Comment by thewebguyd
2 hours ago
> but that they're not increasing it fast enough
That also isn't illegal. A business can choose to artificially restrict supply if they want, there's no mandate that they must meet demand.
It only crosses into illegal territory if multiple companies get together and secretly agree to cap production to keep prices high. Then it becomes collusion. It also becomes illegal if there's a monopoly power that is intentionally constricting supply to specifically stop a smaller competitor or lock them out of the market.
The hard part is how do you prove Samsung, SK Hynix, Micron are acting as a unified cartel when there obviously isn't going to be a paper trail for secret meetings.
> A business can choose to artificially restrict supply if they want, there's no mandate that they must meet demand.
There is, however, no incentive to do this when prices are high unless you expect competitors to do likewise, since otherwise you're just handing the business to the others when they increase production. Which strongly implies that if that's what everybody is doing, they're colluding.
> The hard part is how do you prove Samsung, SK Hynix, Micron are acting as a unified cartel when there obviously isn't going to be a paper trail for secret meetings.
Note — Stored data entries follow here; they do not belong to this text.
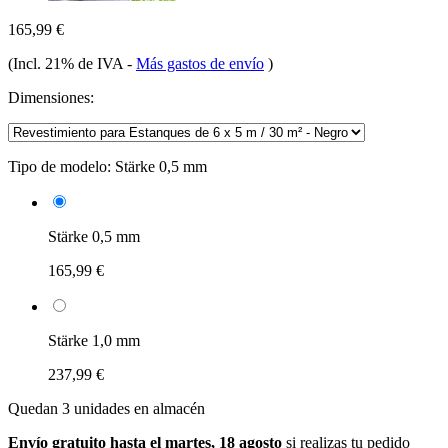
165,99 €
(Incl. 21% de IVA
-
Más gastos de envío
)
Dimensiones:
Tipo de modelo:
Stärke 0,5 mm
Stärke 0,5 mm
165,99 €
Stärke 1,0 mm
237,99 €
Quedan 3 unidades en almacén
Envío gratuito hasta el martes, 18 agosto
si realizas tu pedido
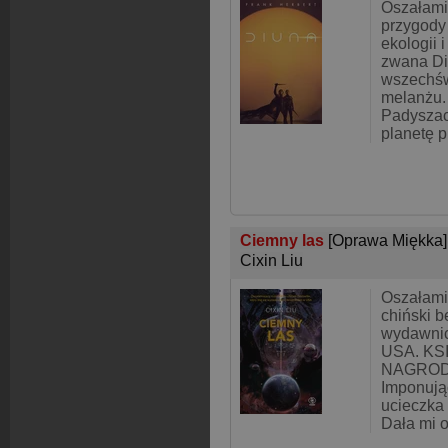
Oszałami
przygody
ekologii i
zwana Di
wszechśw
melanżu.
Padyszac
planetę p
Ciemny las
[Oprawa Miękka]
Cixin Liu
Oszałami
chiński be
wydawni
USA. KS
NAGROD
Imponuj
ucieczka 
Dała mi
Which is the problem when that's what's happening, and why we should maybe change the law to infer the collusion from the outcome in cases where prices are high yet nobody is responding by increasing their market share.
> There is, however, no incentive to do this when prices are high unless you expect competitors to do likewise
This imagines a world where water production can be dialed up and down instantly, at no cost, with no risk.
It doesn’t work that way though. Hiring people, scaling up factories, converting to 24/7 all have costs and risks.
Just google (or Claude, or whatever) memory companies that went backrupt overbuilding to meet a spike in demand. There are many. You probably don’t even know their names. Because Micron/etc stood pat and survived.
> This imagines a world where water production can be dialed up and down instantly, at no cost, with no risk.
It only images a world in which the profit-maximizing amount of wafer production is higher when demand is higher, which is a completely reasonable premise to take as the default.
> Just google (or Claude, or whatever) memory companies that went backrupt overbuilding to meet a spike in demand. There are many. You probably don’t even know their names. Because Micron/etc stood pat and survived.
Those long forgotten companies like Intel, Toshiba, Texas Instruments, IBM, etc. that are all now bankrupt and no longer exist. Except that they still do exist, they just sold their DRAM divisions to the current incumbents. Even the divisions that went bankrupt -- for Qimonda (Infineon) it was the 2008 housing crash that did them in.
Predicting events like that isn't reasonably possible. What Micron actually did to survive it was keep a large reserve of cash to survive the lean years, not refuse to build fabs. The South Korean companies did the equivalent by being subsidiares of giant conglomerates.